Businesses like this keep many of Australia’s small towns alive. Evolving from a one-man regional operation into a local success story employing over fifty staff, Kennedy Trailers has become a multi-generational family dynasty, all born out of an insatiable curiosity and never-say-no work ethic.
When most of us sit down to watch TV, the only thought generally going through our minds is ‘where’s the remote?’, and that’s okay because being entertained is the goal.
When Cory Kennedy sits down in front of his television set, entertainment is the furthest thing from his mind. As he says, “I’ll sit there and think, ‘yes it’s a TV, but it’s a rear projection TV – I wonder how that works?
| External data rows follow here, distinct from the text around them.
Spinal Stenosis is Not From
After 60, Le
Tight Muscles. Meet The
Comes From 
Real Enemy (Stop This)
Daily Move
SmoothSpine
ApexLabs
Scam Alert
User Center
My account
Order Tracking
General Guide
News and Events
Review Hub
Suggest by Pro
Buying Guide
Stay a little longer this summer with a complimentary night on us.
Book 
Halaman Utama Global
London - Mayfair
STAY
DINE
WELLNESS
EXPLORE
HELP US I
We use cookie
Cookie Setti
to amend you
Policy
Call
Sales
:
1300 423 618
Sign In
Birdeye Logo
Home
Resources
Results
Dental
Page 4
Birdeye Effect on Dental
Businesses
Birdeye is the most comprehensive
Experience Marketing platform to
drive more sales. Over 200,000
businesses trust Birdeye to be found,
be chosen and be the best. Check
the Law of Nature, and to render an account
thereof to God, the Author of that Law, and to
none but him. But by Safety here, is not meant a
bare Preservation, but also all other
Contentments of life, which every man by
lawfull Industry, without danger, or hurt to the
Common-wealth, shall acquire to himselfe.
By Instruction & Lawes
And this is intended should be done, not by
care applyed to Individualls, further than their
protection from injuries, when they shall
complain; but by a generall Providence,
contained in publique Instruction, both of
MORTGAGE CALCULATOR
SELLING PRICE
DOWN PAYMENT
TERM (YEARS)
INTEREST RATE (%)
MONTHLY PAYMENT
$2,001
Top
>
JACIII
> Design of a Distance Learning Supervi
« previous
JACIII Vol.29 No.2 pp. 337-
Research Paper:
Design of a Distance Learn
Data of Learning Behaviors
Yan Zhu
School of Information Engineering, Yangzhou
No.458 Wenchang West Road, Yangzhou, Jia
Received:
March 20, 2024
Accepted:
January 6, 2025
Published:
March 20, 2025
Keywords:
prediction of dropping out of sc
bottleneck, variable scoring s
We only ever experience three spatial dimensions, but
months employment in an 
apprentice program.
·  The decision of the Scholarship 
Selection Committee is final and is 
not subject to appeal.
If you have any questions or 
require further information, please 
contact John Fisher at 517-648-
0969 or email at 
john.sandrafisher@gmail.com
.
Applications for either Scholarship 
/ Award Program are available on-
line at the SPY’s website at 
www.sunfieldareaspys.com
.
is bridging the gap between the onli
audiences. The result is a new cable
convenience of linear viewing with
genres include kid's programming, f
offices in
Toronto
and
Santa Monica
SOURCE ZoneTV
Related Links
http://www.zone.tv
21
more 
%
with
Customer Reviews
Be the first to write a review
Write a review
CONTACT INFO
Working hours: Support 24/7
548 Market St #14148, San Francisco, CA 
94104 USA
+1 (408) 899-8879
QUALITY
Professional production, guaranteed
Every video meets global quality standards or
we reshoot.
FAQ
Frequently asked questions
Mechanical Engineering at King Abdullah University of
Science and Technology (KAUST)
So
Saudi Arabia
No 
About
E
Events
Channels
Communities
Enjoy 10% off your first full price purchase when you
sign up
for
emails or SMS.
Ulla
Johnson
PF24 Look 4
I wonder where the projector actually is’. I’m constantly looking past what it actually is.”
That desire to inquire further was inherited from his father, Garry, who admits to having had an innovative way of playing with toys. “Mum always told the story of how she would buy me a truck from the toy store and by the time I was home I had the back pulled off and was trying to work out how I could put a log trailer on it,” he recalls.
For Garry back then “the hardest part was that I couldn’t weld. I was only six, so I would use bits of wood and pins to make the log trailer.”
Cory’s grandfather – Garry’s father – drove a logging truck and that fascinated him; some of his best memories are of being in the truck with his Dad and working in the shed with him, making something to fit somewhere.
Garry never set out to own a business. It was never a dream to turn his passion for dismantling toy trucks into a revenue stream. He was quite content to be paid for putting in an honest day’s work.